[Document structure recognition data]
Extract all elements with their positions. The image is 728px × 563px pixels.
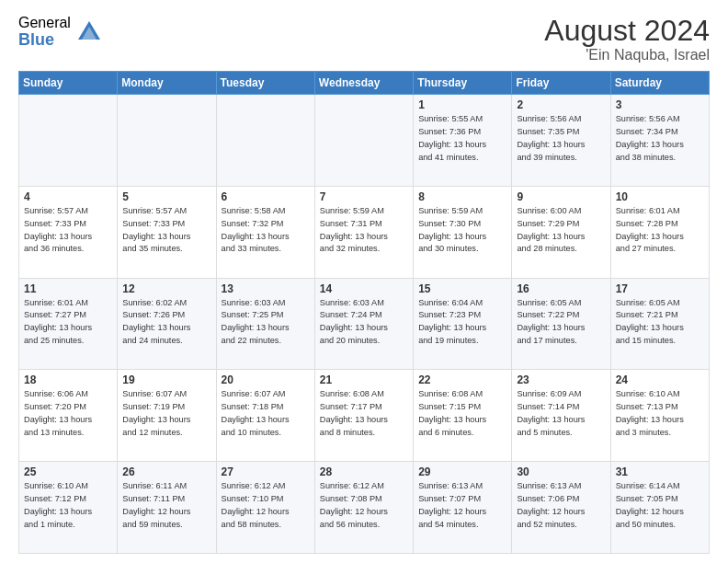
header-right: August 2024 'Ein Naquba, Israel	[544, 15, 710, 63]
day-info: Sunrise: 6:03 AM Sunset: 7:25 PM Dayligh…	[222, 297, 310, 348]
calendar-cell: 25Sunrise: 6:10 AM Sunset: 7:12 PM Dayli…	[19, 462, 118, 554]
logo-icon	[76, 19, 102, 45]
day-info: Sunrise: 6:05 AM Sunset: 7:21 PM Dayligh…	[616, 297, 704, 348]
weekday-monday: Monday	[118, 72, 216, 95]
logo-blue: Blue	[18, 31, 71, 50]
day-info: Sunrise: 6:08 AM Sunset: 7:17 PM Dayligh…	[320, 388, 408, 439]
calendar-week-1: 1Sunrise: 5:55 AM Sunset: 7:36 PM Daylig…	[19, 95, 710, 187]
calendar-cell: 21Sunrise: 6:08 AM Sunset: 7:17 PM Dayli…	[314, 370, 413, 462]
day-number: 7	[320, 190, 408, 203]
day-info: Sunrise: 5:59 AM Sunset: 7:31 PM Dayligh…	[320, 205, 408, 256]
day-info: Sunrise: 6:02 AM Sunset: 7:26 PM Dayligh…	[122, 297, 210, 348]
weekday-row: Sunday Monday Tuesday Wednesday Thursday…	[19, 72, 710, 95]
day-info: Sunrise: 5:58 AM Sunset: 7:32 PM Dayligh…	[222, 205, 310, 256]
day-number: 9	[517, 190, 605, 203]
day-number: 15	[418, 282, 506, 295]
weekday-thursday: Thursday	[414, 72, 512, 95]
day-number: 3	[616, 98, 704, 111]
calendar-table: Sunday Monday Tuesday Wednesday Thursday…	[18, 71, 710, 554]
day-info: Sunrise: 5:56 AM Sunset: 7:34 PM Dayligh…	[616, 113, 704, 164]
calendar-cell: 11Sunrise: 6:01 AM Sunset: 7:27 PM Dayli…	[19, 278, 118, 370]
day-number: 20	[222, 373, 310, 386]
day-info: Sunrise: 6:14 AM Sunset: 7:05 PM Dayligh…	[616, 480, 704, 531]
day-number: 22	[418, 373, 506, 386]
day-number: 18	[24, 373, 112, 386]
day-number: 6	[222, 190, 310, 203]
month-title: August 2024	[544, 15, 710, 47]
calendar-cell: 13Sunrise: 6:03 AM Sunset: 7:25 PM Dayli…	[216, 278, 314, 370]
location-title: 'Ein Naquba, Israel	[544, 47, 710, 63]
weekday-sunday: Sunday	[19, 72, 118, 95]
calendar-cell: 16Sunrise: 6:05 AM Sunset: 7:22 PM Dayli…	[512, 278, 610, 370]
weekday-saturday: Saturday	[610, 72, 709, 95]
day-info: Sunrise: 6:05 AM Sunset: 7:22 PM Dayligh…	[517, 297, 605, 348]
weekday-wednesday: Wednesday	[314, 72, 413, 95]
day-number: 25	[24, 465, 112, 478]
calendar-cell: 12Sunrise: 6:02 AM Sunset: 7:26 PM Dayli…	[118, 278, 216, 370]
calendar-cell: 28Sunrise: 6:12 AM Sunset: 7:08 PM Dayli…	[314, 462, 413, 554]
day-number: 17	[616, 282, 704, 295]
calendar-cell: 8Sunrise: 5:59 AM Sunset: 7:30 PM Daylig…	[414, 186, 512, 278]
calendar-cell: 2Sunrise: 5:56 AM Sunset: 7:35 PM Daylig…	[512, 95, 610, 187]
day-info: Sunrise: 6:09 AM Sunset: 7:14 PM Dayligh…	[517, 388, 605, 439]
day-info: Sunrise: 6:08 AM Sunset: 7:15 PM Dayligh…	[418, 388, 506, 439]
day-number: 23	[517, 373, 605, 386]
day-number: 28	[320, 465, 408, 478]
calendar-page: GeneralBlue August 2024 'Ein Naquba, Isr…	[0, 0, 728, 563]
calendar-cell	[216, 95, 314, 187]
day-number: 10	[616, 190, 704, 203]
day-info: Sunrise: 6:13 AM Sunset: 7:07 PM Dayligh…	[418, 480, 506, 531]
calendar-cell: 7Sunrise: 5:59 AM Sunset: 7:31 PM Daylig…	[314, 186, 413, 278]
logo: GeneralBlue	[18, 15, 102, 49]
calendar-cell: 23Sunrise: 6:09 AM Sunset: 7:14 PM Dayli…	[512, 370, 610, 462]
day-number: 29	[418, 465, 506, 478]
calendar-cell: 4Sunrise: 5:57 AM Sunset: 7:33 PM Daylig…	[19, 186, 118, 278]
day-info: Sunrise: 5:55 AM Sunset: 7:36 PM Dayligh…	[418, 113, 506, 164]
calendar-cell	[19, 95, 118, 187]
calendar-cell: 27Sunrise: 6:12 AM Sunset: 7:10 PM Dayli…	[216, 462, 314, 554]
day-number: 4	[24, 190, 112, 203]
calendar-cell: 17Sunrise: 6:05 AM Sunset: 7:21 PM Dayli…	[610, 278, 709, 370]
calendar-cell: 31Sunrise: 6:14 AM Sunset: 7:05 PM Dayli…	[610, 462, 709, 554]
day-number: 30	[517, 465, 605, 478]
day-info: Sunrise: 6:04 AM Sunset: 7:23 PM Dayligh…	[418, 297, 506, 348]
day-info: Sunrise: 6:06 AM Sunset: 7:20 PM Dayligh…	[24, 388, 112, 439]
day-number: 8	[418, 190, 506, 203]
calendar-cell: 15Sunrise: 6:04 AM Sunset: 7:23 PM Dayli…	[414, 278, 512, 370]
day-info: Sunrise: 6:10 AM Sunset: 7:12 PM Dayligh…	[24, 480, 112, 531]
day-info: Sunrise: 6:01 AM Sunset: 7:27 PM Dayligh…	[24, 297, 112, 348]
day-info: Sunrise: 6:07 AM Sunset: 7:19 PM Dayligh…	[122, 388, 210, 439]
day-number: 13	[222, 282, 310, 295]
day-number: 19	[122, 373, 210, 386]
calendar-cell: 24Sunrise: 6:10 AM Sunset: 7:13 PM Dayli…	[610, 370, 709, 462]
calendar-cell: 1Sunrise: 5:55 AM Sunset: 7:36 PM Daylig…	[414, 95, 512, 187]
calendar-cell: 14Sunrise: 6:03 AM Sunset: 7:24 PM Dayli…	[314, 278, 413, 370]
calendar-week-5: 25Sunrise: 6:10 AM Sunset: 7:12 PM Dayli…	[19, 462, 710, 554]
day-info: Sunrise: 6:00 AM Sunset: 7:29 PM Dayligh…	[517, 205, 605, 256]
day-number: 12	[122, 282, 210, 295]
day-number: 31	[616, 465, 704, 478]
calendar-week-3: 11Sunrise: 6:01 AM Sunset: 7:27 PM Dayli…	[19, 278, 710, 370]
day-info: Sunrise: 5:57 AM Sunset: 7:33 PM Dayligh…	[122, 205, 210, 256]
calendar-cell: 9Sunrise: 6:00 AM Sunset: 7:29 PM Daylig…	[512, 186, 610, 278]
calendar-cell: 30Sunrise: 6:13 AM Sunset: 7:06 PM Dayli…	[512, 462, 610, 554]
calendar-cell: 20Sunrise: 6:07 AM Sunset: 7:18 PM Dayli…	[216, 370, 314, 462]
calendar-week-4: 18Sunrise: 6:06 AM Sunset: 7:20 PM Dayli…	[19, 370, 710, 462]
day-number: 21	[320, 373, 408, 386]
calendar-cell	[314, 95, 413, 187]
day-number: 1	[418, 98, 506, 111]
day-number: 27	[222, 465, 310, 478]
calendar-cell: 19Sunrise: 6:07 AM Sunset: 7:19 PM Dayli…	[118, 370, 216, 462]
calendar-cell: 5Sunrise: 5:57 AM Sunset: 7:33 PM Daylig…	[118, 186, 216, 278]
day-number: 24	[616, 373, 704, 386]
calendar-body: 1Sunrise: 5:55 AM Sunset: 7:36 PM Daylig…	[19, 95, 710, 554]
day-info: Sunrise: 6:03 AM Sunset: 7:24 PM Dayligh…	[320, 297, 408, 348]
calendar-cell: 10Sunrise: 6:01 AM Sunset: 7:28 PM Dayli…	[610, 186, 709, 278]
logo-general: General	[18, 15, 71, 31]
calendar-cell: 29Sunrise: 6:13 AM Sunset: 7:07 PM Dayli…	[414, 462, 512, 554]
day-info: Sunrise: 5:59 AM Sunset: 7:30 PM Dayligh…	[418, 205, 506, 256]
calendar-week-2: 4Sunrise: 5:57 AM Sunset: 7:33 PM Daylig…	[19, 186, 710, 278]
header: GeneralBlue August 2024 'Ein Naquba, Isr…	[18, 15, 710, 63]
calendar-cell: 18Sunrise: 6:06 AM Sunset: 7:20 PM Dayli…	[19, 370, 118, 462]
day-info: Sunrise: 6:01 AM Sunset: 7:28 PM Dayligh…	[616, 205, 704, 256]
--
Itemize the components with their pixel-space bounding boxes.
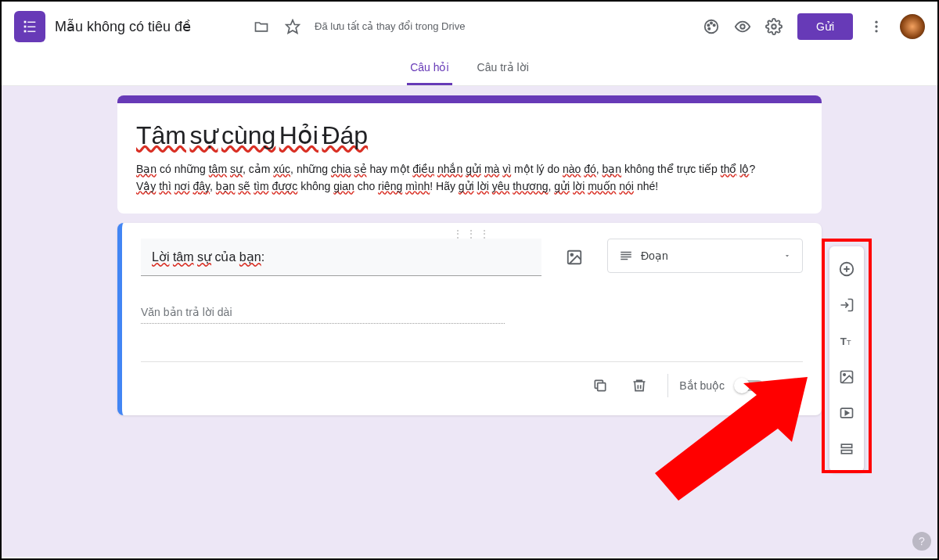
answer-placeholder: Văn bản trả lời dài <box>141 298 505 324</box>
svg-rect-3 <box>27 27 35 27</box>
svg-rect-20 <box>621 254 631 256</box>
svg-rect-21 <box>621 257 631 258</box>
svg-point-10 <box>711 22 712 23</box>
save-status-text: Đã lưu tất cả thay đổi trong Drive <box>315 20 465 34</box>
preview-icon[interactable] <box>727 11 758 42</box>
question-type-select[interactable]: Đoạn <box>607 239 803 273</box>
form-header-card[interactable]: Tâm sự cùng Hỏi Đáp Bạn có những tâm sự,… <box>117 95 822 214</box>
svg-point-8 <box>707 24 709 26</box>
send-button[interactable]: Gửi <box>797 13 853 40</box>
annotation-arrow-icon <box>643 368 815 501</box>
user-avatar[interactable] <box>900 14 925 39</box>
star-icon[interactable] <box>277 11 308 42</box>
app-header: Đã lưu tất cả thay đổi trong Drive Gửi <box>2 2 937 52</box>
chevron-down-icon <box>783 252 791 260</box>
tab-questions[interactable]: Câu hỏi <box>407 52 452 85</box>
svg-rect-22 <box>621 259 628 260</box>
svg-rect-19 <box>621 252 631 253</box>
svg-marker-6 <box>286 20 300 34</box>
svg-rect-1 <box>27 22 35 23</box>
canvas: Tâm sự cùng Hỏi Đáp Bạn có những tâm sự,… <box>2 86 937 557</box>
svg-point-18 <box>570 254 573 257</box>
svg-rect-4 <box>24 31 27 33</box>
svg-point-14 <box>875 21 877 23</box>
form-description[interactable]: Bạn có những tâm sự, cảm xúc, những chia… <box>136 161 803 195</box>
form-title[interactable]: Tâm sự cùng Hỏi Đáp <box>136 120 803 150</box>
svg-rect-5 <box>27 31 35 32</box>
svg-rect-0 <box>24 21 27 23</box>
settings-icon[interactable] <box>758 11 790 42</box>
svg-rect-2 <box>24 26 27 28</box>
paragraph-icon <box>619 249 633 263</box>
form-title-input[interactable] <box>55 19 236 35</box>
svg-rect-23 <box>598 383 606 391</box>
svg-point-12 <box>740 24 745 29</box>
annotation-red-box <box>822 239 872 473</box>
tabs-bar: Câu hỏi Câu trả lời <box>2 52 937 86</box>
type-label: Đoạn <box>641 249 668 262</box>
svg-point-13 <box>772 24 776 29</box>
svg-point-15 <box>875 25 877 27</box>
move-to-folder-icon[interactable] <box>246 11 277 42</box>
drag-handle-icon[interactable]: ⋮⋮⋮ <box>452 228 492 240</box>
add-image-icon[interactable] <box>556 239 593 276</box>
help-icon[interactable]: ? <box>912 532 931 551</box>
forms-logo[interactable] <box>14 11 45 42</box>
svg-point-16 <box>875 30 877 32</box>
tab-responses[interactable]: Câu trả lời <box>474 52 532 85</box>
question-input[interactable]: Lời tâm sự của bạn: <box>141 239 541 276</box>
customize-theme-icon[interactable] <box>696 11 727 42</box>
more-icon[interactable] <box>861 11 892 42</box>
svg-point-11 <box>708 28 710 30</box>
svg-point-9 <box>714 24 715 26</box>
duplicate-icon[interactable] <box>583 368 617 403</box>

■ **WHAT TO PRODUCE**
Lines that include the word "annotation" are to be extracted from the data above.

■ **RESULT FOR THIS TASK**
annotation-arrow-icon <box>643 368 815 501</box>
annotation-red-box <box>822 239 872 473</box>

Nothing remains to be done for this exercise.